▶ [Aim of the task] Could you find each line of the data below that contains the word "mare" and copy those lines?

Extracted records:
━━━━━━━━━━━━━━━━
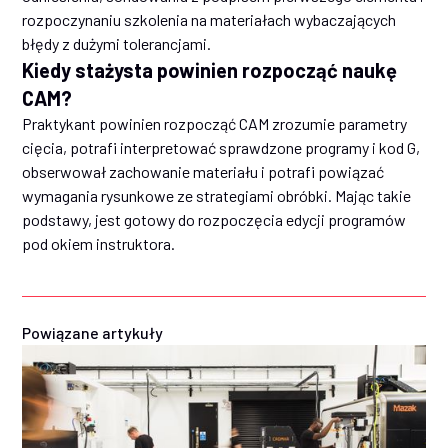
rozpoczynaniu szkolenia na materiałach wybaczających
błędy z dużymi tolerancjami.
Kiedy stażysta powinien rozpocząć naukę
CAM?
Praktykant powinien rozpocząć CAM zrozumie parametry
cięcia, potrafi interpretować sprawdzone programy i kod G,
obserwował zachowanie materiału i potrafi powiązać
wymagania rysunkowe ze strategiami obróbki. Mając takie
podstawy, jest gotowy do rozpoczęcia edycji programów
pod okiem instruktora.
Powiązane artykuły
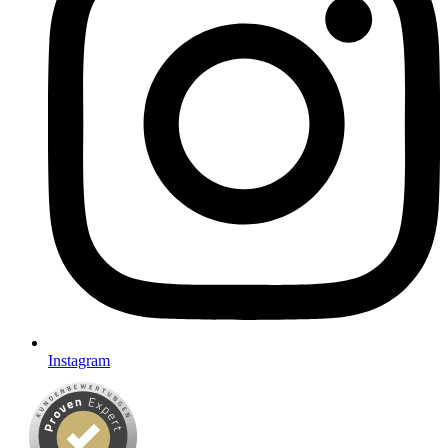
Instagram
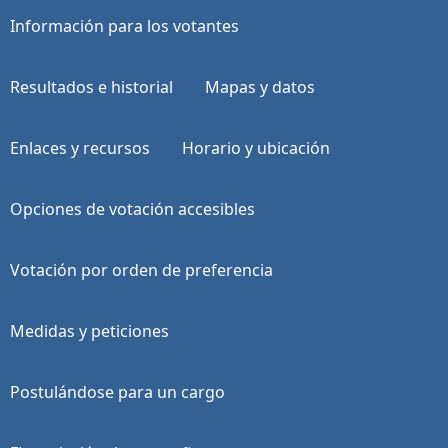
Información para los votantes
Resultados e historial
Mapas y datos
Enlaces y recursos
Horario y ubicación
Opciones de votación accesibles
Votación por orden de preferencia
Medidas y peticiones
Postulándose para un cargo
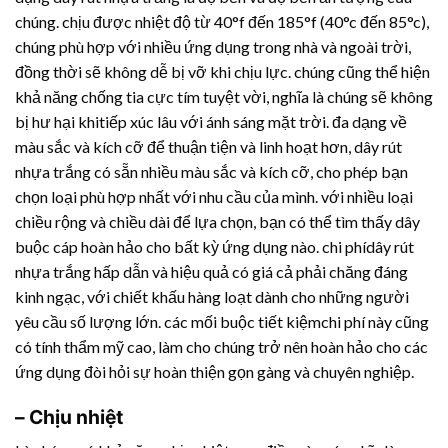
chúng. chịu được nhiệt độ từ 40°f đến 185°f (40°c đến 85°c),
chúng phù hợp với nhiều ứng dụng trong nhà và ngoài trời,
đồng thời sẽ không dễ bị vỡ khi chịu lực. chúng cũng thể hiện
khả năng chống tia cực tím tuyệt vời, nghĩa là chúng sẽ không
bị hư hại khitiếp xúc lâu với ánh sáng mặt trời. đa dạng về
màu sắc và kích cỡ để thuận tiện và linh hoạt hơn,
dây rút
nhựa
trắng có sẵn nhiều màu sắc và kích cỡ, cho phép bạn
chọn loại phù hợp nhất với nhu cầu của mình. với nhiều loại
chiều rộng và chiều dài để lựa chọn, bạn có thể tìm thấy dây
buộc cáp hoàn hảo cho bất kỳ ứng dụng nào. chi phídây rút
nhựa trắng hấp dẫn và hiệu quả có giá cả phải chăng đáng
kinh ngạc, với chiết khấu hàng loạt dành cho những người
yêu cầu số lượng lớn. các mối buộc tiết kiệmchi phí này cũng
có tính thẩm mỹ cao, làm cho chúng trở nên hoàn hảo cho các
ứng dụng đòi hỏi sự hoàn thiện gọn gàng và chuyên nghiệp.
– Chịu nhiệt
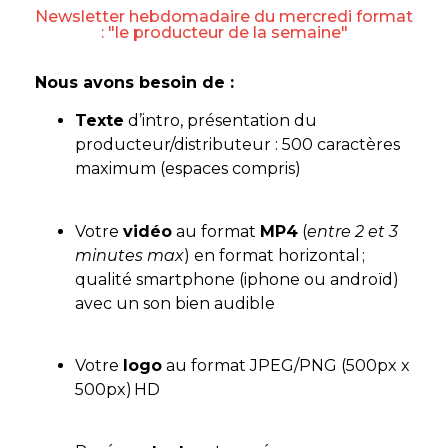
Newsletter hebdomadaire du mercredi format
: "le producteur de la semaine"
Nous avons besoin de :
Texte
d’intro, présentation du
producteur/distributeur : 500 caractères
maximum (espaces compris)
Votre
vidéo
au format
MP4
(
entre 2 et 3
minutes max
) en format horizontal ;
qualité smartphone (iphone ou androïd)
avec un son bien audible
Votre
logo
au format JPEG/PNG (500px x
500px) HD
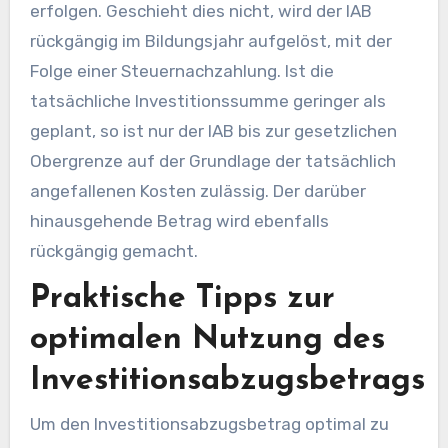
erfolgen. Geschieht dies nicht, wird der IAB
rückgängig im Bildungsjahr aufgelöst, mit der
Folge einer Steuernachzahlung. Ist die
tatsächliche Investitionssumme geringer als
geplant, so ist nur der IAB bis zur gesetzlichen
Obergrenze auf der Grundlage der tatsächlich
angefallenen Kosten zulässig. Der darüber
hinausgehende Betrag wird ebenfalls
rückgängig gemacht.
Praktische Tipps zur
optimalen Nutzung des
Investitionsabzugsbetrags
Um den Investitionsabzugsbetrag optimal zu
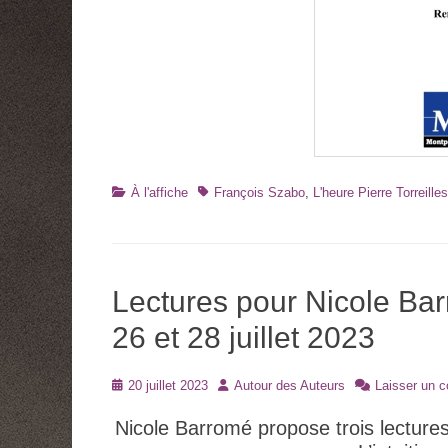
Catégories
Tags
À l'affiche
François Szabo
,
L'heure Pierre Torreilles
Lectures pour Nicole Barr
26 et 28 juillet 2023
Posté
Auteur
20 juillet 2023
Autour des Auteurs
Laisser un 
le
Nicole Barromé propose trois lecture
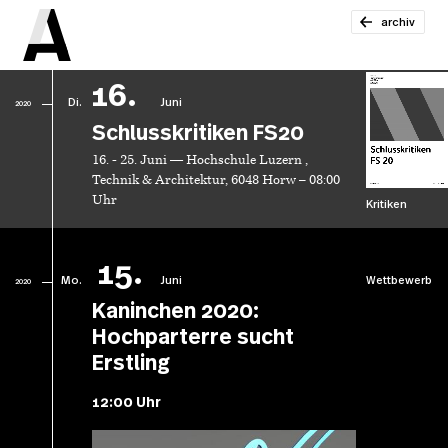
archiv
16.
Di.
Juni
2020
Schlusskritiken FS20
16. - 25. Juni — Hochschule Luzern ,
Technik & Architektur, 6048 Horw – 08:00
Uhr
Kritiken
15.
Mo.
Juni
Wettbewerb
2020
Kaninchen 2020:
Hochparterre sucht
Erstling
12:00 Uhr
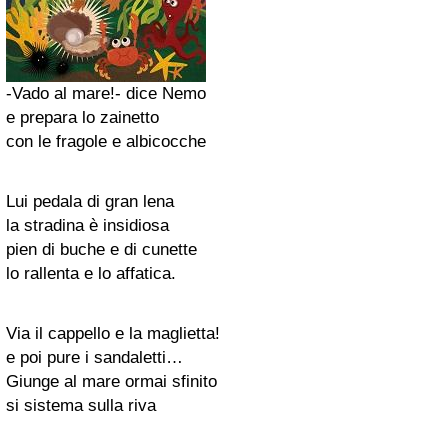
-Vado al mare!- dice Nemo
e prepara lo zainetto
con le fragole e albicocche
Lui pedala di gran lena
la stradina è insidiosa
pien di buche e di cunette
lo rallenta e lo affatica.
Via il cappello e la maglietta!
e poi pure i sandaletti…
Giunge al mare ormai sfinito
si sistema sulla riva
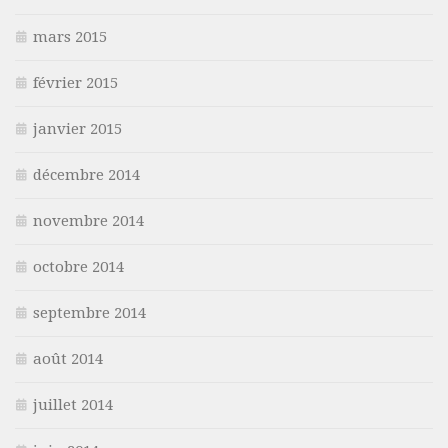
mars 2015
février 2015
janvier 2015
décembre 2014
novembre 2014
octobre 2014
septembre 2014
août 2014
juillet 2014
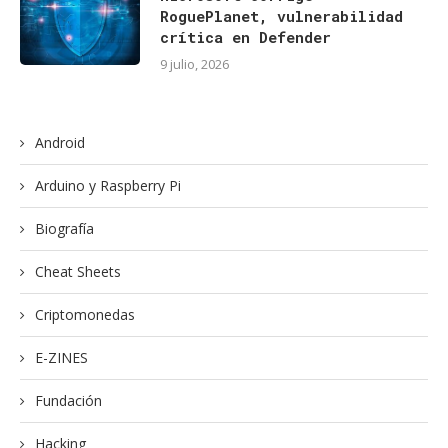
RoguePlanet, vulnerabilidad
crítica en Defender
9 julio, 2026
Android
Arduino y Raspberry Pi
Biografía
Cheat Sheets
Criptomonedas
E-ZINES
Fundación
Hacking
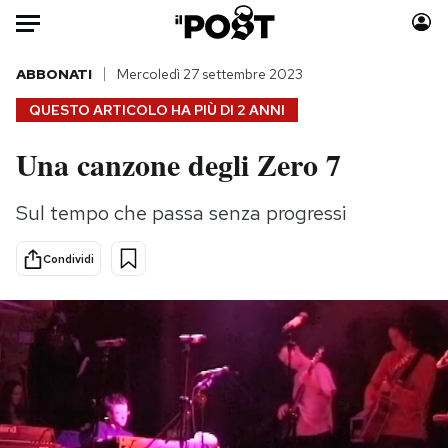
Auto
ABBONATI
Mercoledì 27 settembre 2023
QUESTO ARTICOLO HA PIÙ DI
2 ANNI
HOME
Una canzone degli Zero 7
Italia
Moda
Mondo
Libri
Sul tempo che passa senza progressi
Politica
Consumismi
Tecnologia
Storie/Idee
Condividi
Internet
Ok Boomer!
Scienza
Media
Cultura
Europa
Economia
Altrecose
Sport
Mondiali calcio 2026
━━━━━━━━━━━━━━━━
▶ [Output of the exercise]
-Vado al mare!- dice Nemo
Giunge al mare ormai sfinito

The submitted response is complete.